__Source records__:
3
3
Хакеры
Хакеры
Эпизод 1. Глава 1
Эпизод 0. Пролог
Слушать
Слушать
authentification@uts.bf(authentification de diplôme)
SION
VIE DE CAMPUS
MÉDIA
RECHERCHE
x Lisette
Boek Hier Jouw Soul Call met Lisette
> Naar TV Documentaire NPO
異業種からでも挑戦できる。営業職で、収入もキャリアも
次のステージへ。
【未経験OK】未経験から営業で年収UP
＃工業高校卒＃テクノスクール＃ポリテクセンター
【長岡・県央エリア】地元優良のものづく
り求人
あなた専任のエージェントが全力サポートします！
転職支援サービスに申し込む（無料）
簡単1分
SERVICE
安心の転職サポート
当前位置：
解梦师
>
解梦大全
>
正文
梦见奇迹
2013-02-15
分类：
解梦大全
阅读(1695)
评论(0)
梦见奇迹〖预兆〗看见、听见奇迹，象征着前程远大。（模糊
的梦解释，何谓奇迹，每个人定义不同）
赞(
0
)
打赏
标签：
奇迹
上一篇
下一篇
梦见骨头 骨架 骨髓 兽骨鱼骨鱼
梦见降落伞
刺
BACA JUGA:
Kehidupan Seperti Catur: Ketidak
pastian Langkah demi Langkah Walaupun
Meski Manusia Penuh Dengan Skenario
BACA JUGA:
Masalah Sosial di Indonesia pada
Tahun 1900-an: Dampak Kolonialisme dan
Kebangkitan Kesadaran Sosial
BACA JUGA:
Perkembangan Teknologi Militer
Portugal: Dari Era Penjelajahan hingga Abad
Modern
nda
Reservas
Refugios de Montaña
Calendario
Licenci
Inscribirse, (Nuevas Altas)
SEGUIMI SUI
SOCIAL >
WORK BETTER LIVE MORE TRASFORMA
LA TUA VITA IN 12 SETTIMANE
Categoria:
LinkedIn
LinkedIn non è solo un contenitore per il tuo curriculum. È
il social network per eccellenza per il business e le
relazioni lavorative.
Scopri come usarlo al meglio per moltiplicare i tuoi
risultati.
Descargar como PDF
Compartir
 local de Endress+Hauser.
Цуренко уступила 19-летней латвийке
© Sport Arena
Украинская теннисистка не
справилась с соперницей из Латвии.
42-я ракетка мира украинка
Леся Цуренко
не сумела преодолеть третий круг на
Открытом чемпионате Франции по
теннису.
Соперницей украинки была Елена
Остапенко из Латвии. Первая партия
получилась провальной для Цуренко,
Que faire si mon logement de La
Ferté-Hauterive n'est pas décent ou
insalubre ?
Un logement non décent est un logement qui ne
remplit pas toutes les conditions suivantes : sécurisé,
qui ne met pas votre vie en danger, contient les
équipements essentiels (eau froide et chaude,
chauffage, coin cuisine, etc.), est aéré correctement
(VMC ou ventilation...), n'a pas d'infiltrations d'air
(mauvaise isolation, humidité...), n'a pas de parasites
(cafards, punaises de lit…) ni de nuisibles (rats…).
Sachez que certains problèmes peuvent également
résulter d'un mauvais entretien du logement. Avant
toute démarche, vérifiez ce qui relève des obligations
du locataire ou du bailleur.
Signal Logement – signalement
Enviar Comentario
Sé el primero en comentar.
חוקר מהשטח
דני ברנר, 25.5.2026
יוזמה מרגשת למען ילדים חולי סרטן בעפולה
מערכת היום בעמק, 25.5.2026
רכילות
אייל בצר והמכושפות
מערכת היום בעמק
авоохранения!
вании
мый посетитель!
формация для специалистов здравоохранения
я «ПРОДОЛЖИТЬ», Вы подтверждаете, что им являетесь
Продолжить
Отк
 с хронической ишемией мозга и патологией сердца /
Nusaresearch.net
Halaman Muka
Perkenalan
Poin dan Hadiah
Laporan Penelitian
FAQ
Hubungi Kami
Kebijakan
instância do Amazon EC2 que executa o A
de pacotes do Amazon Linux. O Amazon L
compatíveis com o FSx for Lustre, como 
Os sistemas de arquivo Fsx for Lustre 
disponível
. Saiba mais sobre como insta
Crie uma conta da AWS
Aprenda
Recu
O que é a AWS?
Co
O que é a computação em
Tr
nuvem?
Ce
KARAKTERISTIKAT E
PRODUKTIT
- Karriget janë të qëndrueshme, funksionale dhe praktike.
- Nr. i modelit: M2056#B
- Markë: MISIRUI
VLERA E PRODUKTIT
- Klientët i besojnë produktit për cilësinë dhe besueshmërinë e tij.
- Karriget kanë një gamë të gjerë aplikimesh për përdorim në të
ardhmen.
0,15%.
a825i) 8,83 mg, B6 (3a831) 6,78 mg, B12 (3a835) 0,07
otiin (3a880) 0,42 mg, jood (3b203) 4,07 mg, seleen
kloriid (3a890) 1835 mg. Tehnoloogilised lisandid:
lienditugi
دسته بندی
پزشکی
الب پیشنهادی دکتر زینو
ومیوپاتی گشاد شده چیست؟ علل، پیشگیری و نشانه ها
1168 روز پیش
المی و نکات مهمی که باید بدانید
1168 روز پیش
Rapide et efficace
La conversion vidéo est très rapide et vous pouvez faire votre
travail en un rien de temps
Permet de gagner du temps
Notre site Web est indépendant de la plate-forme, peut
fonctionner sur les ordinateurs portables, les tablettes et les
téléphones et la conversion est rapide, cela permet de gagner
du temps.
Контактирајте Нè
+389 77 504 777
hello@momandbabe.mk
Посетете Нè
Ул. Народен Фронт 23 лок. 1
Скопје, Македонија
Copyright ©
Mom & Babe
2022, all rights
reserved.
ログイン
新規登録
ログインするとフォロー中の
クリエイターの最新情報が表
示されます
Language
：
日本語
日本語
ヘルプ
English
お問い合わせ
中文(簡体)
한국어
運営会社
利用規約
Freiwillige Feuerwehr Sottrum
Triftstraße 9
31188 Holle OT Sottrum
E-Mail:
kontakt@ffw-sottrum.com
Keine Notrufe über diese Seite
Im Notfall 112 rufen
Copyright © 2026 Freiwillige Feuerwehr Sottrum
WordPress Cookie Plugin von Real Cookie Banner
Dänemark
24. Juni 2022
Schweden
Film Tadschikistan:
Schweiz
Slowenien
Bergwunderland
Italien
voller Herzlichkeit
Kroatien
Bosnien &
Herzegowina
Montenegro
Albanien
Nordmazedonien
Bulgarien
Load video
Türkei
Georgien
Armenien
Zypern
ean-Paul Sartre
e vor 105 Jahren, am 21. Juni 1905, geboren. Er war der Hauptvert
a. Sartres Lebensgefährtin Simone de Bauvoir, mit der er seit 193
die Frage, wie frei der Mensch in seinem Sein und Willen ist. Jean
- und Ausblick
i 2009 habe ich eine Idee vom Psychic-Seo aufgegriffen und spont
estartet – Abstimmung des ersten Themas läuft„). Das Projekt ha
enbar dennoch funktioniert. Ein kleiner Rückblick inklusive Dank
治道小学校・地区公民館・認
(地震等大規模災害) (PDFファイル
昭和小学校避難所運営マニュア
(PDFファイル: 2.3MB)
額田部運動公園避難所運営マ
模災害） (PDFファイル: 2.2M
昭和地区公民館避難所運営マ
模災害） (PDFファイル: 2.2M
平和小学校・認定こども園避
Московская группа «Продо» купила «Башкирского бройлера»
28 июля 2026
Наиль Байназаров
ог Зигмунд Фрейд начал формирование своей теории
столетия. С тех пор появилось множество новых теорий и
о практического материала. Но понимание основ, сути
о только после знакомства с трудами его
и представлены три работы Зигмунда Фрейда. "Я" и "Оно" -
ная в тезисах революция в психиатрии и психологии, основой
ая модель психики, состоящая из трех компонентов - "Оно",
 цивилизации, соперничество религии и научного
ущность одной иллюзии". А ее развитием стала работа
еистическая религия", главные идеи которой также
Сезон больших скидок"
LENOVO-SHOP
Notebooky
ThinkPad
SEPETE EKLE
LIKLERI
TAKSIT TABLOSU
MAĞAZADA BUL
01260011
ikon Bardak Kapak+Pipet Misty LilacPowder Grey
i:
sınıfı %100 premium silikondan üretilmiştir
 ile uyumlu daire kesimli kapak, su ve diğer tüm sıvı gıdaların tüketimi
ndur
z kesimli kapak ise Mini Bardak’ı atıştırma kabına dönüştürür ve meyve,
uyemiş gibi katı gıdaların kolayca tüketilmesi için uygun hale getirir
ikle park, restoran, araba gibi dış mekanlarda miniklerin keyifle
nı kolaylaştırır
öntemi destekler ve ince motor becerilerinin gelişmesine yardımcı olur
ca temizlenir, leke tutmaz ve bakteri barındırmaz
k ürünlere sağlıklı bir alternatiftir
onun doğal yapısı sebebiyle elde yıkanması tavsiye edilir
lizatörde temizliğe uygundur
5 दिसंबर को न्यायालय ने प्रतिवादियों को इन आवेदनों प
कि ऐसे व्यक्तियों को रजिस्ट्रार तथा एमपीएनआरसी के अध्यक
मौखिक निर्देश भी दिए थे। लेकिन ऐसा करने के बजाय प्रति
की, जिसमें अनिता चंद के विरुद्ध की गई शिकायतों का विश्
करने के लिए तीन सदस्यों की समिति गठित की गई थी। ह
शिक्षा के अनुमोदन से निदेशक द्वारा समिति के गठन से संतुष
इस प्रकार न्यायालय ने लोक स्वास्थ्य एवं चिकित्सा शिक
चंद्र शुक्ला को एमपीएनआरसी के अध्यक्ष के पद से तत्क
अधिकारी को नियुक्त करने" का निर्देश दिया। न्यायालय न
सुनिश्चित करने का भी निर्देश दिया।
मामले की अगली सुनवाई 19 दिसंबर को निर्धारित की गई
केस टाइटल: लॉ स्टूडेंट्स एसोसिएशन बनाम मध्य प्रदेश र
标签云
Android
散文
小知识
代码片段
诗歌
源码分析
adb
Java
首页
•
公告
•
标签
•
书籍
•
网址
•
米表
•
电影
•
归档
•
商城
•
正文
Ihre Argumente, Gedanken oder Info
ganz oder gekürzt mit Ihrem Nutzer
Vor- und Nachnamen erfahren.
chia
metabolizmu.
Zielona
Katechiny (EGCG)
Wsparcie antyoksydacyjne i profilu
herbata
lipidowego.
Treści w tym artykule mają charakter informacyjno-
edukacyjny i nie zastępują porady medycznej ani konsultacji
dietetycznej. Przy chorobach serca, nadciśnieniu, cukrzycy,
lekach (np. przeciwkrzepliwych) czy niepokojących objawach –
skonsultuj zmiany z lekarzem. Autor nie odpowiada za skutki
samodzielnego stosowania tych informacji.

__What is being asked__: Of the entries above, transcribe exactly those lines that fall between the line containing "hello@momandbabe.mk" and the line containing "Copyright © 2026", together with those two lines.

__Result of this task__:
hello@momandbabe.mk
Посетете Нè
Ул. Народен Фронт 23 лок. 1
Скопје, Македонија
Copyright ©
Mom & Babe
2022, all rights
reserved.
ログイン
新規登録
ログインするとフォロー中の
クリエイターの最新情報が表
示されます
Language
：
日本語
日本語
ヘルプ
English
お問い合わせ
中文(簡体)
한국어
運営会社
利用規約
Freiwillige Feuerwehr Sottrum
Triftstraße 9
31188 Holle OT Sottrum
E-Mail:
kontakt@ffw-sottrum.com
Keine Notrufe über diese Seite
Im Notfall 112 rufen
Copyright © 2026 Freiwillige Feuerwehr Sottrum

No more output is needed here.